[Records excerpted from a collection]

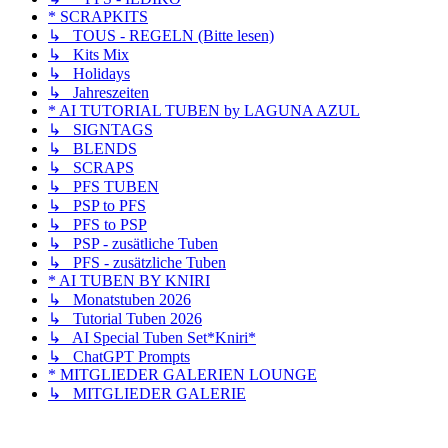
* SCRAPKITS
↳ TOUS - REGELN (Bitte lesen)
↳ Kits Mix
↳ Holidays
↳ Jahreszeiten
* AI TUTORIAL TUBEN by LAGUNA AZUL
↳ SIGNTAGS
↳ BLENDS
↳ SCRAPS
↳ PFS TUBEN
↳ PSP to PFS
↳ PFS to PSP
↳ PSP - zusätliche Tuben
↳ PFS - zusätzliche Tuben
* AI TUBEN BY KNIRI
↳ Monatstuben 2026
↳ Tutorial Tuben 2026
↳ AI Special Tuben Set*Kniri*
↳ ChatGPT Prompts
* MITGLIEDER GALERIEN LOUNGE
↳ MITGLIEDER GALERIE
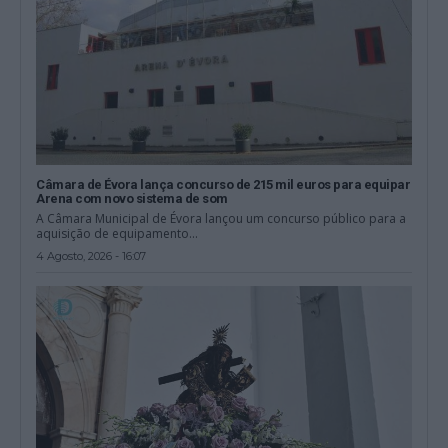
Câmara de Évora lança concurso de 215 mil euros para equipar
Arena com novo sistema de som
A Câmara Municipal de Évora lançou um concurso público para a
aquisição de equipamento...
4 Agosto, 2026 - 16:07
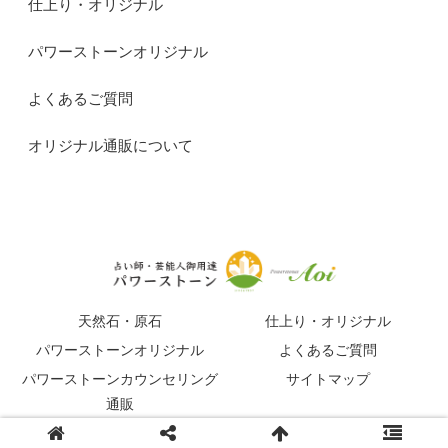
仕上り・オリジナル
パワーストーンオリジナル
よくあるご質問
オリジナル通販について
天然石・原石
仕上り・オリジナル
パワーストーンオリジナル
よくあるご質問
パワーストーンカウンセリング
サイトマップ
通販
© 2015-2026 占い師・芸能人御用達パワーストーンマガジン.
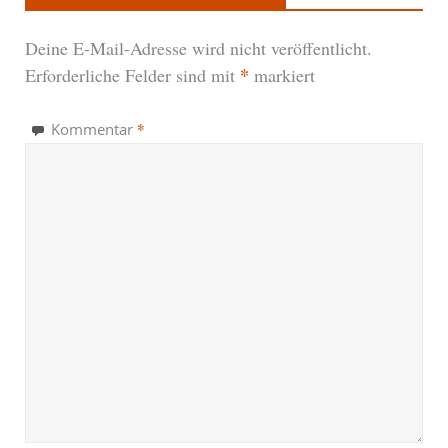
Deine E-Mail-Adresse wird nicht veröffentlicht.
*
Erforderliche Felder sind mit
markiert
*
Kommentar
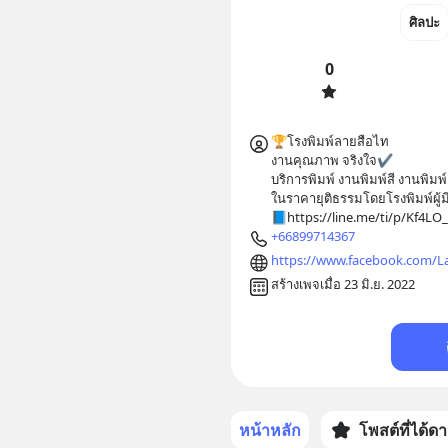
ศิลปะ
0
🏆โรงพิมพ์ลายสือไท

งานคุณภาพ จริงใจ✔️

บริการพิมพ์ งานพิมพ์สี งานพิมพ์
ในราคายุติธรรมโดยโรงพิมพ์ผู
📘https://line.me/ti/p/Kf4LO
+66899714367
https://www.facebook.com/L
สร้างเพจเมื่อ 23 มิ.ย. 2022
หน้าหลัก
โพสต์ที่ได้ด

Task brief: The full set of entries should be transcribed exactly, pictures left aside.

Exercise answer:
* SCRAPKITS
↳ TOUS - REGELN (Bitte lesen)
↳ Kits Mix
↳ Holidays
↳ Jahreszeiten
* AI TUTORIAL TUBEN by LAGUNA AZUL
↳ SIGNTAGS
↳ BLENDS
↳ SCRAPS
↳ PFS TUBEN
↳ PSP to PFS
↳ PFS to PSP
↳ PSP - zusätliche Tuben
↳ PFS - zusätzliche Tuben
* AI TUBEN BY KNIRI
↳ Monatstuben 2026
↳ Tutorial Tuben 2026
↳ AI Special Tuben Set*Kniri*
↳ ChatGPT Prompts
* MITGLIEDER GALERIEN LOUNGE
↳ MITGLIEDER GALERIE
Câmara de Évora lança concurso de 215 mil euros para equipar
Arena com novo sistema de som
A Câmara Municipal de Évora lançou um concurso público para a
aquisição de equipamento...
4 Agosto, 2026 - 16:07
仕上り・オリジナル
パワーストーンオリジナル
よくあるご質問
オリジナル通販について
天然石・原石
仕上り・オリジナル
パワーストーンオリジナル
よくあるご質問
パワーストーンカウンセリング
サイトマップ
通販
© 2015-2026 占い師・芸能人御用達パワーストーンマガジン.
Deine E-Mail-Adresse wird nicht veröffentlicht.
*
Erforderliche Felder sind mit
markiert
*
Kommentar
ศิลปะ
0
🏆โรงพิมพ์ลายสือไท

งานคุณภาพ จริงใจ✔️

บริการพิมพ์ งานพิมพ์สี งานพิมพ์
ในราคายุติธรรมโดยโรงพิมพ์ผู
📘https://line.me/ti/p/Kf4LO
+66899714367
https://www.facebook.com/L
สร้างเพจเมื่อ 23 มิ.ย. 2022
หน้าหลัก
โพสต์ที่ได้ด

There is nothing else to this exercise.